SASEBO NAVAL BASE, Japan — The Essex Amphibious Ready Group’s recently completed deployment featured a varied array of missions, such as ensuring North Persian Gulf security, oil field protection, combat support, command operations, intelligence and humanitarian assistance.
In August, Capt. Mark E. Donahue assumed command from Capt. Richard Landolt of the 7th Fleet’s Amphibious Squadron Eleven operating from Sasebo. He quickly found himself making critical decisions during a 236-day deployment.
After the ARG returned to Sasebo on Wednesday, Donahue spoke about many of the specific tasks carried out during the deployment.
The USS Essex, USS Harpers Ferry and USS Juneau served eight months with other coalition forces as part of Task Force 50 to support ongoing operations in Iraq. About 2,000 Okinawa-based servicemembers of the 31st Marine Expeditionary Unit deployed with the ARG; they returned April 2 to White Beach Naval Facility, Okinawa.

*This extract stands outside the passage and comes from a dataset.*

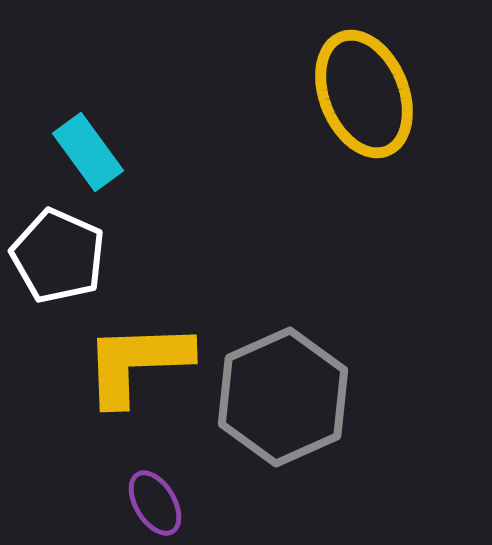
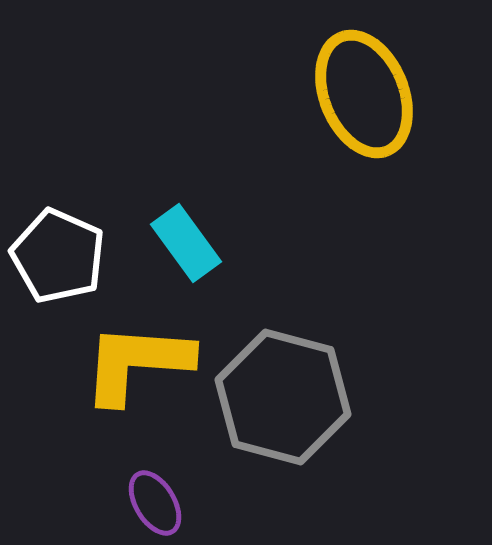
cyan rectangle: moved 98 px right, 91 px down
yellow L-shape: rotated 6 degrees clockwise
gray hexagon: rotated 21 degrees counterclockwise
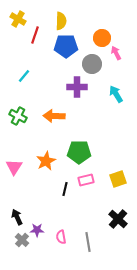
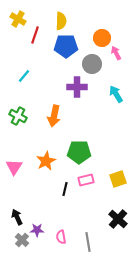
orange arrow: rotated 80 degrees counterclockwise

“This deployment has been both challenging and rewarding, not only for the sailors and Marines who deployed, but also for our family and friends here in Sasebo,” Donahue said after the ships eased into Sasebo’s India Basin berths.
Donahue said the Essex ARG operated in the Central Command area of operations 188 days, longer than any other naval strike group except the 197 days of the USS Nassau deployment from August 2002 through May 2003.
“From maritime security operations … to combat operations in Fallujah to humanitarian relief operations off the coast of Sumatra, the sailors and Marines of the Essex ARG have succeeded at every mission and have great reason to be very proud of their accomplishments,” the commander said.
The 31st MEU offloaded at Kuwait Naval Base on Sept. 11, Donahue said, for acclimation training in preparation for operations.
“Their operations in Iraq included combat operations against the insurgency, security and stability operations, civil affairs missions, Iraqi border security, training of Iraqi security forces, security of Hadithah Dam and assistance and security for Iraqi’s first free elections,” he said. In addition, he added, the 31st MEU conducted operations in Western Al Anbar Province, one of the largest areas of operation in Iraq, and Fallujah.
“Our condolences go out to the family members and loved ones of the 48 Marines and two sailors who gave their lives during this deployment while conducting operations in Iraq,” Donahue said. The sailors killed were not attached to the Essex ARG, but to the 31st MEU as hospital corpsmen, an ARG spokesman said Thursday.
The ARG conducted North Persian Gulf security and interception operations with other multinational forces to provide security to the Al Basrah and the Khawr Al Amaya Oil Terminals. Multinational forces included ships from Australia, Singapore and the United Kingdom, he said.
“We also played a major role in the training and integration of Iraq’s fledgling Navy: the Iraqi Coastal Defense Force — now the Iraqi Navy — and their marine counterpart, the Iraqi Coastal Defense Regiment,” he said.
The USS Juneau spent 107 days conducting surveillance and interception operations near the Horn of Africa, the commander said, and conducted 376 vessel queries. The USS Harpers Ferry conducted security operations in the North Persian Gulf serving as the afloat forward-staging base in the immediate vicinity of the Iraqi oil terminals for 116 days, the most of any coalition warship to date, Donahue said.
“While on station, Harpers Ferry conducted 33 visit, board, search and seizure missions and provided 38,000 meals to coalition forces protecting the oil platforms,” he added.
After the Dec. 26 tsunamis in South Asia, the USS Essex joined Operation Unified Assistance to provide humanitarian assistance in the region.
“In eight days, using helicopters and landing craft, air-cushion hovercrafts, we delivered over one million pounds of humanitarian aid to tsunami survivors in the northern areas of Sumatra, Indonesia. In total, from Jan. 18 to Feb. 8, USS Essex moved approximately six million pounds of relief supplies to devastated areas of Indonesia,” Donahue said.
The Essex then returned to the North Persian Gulf to rejoin the Juneau and Harpers Ferry to backload the 31st MEU and their equipment for the return transit.
“There are not enough words to express how much we sincerely appreciate the Sasebo community turning out to give their heroes the heartfelt welcome they so rightly deserve,” Donahue said.
“It has been a great deployment,” he added.